Is there a statistical test that can compare two ordered lists

I would like to get a statistical test statistic to compare two lists. Suppose my Benchmark list is

Benchmark = [a,b,c,d,e,f,g]

and I have two other lists

A =  [g,c,b,a,f,e,d]
C = [c,d,e,a,b,f,g]

I want the test to inform me which list is closer to the Benchmark. The test should consider the absolute location, but also the relative location for example it should penalize the fact that in list A ‘g’ is at the start but in the benchmark it is at the end(how far is something from its true location), but also it should also reward the fact that ‘a’ and ‘b’ are close to each other in list C just like in the Benchmark.

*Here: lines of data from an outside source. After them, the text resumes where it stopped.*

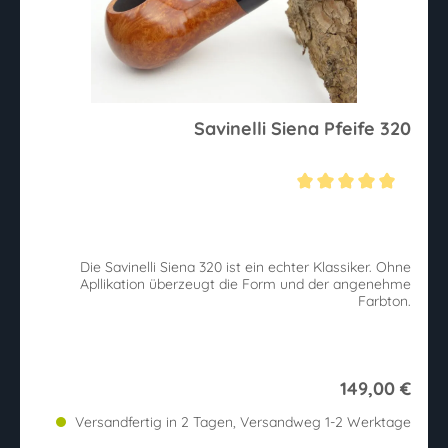
Savinelli Siena Pfeife 320
Durchschnittliche Bewertung von 5 von 5 Sternen
Die Savinelli Siena 320 ist ein echter Klassiker. Ohne
Apllikation überzeugt die Form und der angenehme
Farbton.
149,00 €
Versandfertig in 2 Tagen, Versandweg 1-2 Werktage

A and C are always shuffled Benchmark. I would like a statistical test or some kind of metric that informs me that the orderings of list A , B and C are not statistically different from that of the Benchmark but that of a certain list D is significantly different at a certain threshold or p-value such as 5%. And even among the lists A,B and C, the test should perfectly outline which ordering is closer to the Benchmark.

Answer

Well, if you come to the conclusion that a metric will suffice, here you go:

def dist(a, b):
    perm = []
    for v in b:
        perm.append(a.index(v))
        
    perm_vals = [a[p] for p in perm]
        
    # displacement
    ret = 0
    for i, v in enumerate(perm):
        ret += abs(v - i)
    
    # coherence break
    current = perm_vals.index(a[0])          
    for v in a[1:]:
        new = perm_vals.index(v)
        ret += abs(new - current) - 1
        current = new
    
    return ret

I’ve created a few samples to test this:

import random

ground_truth = [0, 1, 2, 3, 4, 5, 6]
samples = []
for i in range(7):
    samples.append(random.sample(ground_truth, len(ground_truth)))
    
samples.append([0, 6, 1, 5, 3, 4, 2])
samples.append([6, 5, 4, 3, 2, 1, 0])
samples.append([0, 1, 2, 3, 4, 5, 6])

def dist(a, b):
    perm = []
    for v in b:
        perm.append(a.index(v))
        
    perm_vals = [a[p] for p in perm]
        
    # displacement
    ret = 0
    for i, v in enumerate(perm):
        ret += abs(v - i)
    
    # coherence break
    current = perm_vals.index(a[0])          
    for v in a[1:]:
        new = perm_vals.index(v)
        ret += abs(new - current) - 1
        current = new
    
    return ret
        
    
for s in samples:
    print(s, dist(ground_truth, s))

The metric is a cost, that is, the lower it is, the better. I designed it to yield 0 iff the permutation is an identity. The job left for you, that which none can do for you, is deciding how strict you want to be when evaluating samples using this metric, which definitely depends on what you’re trying to achieve.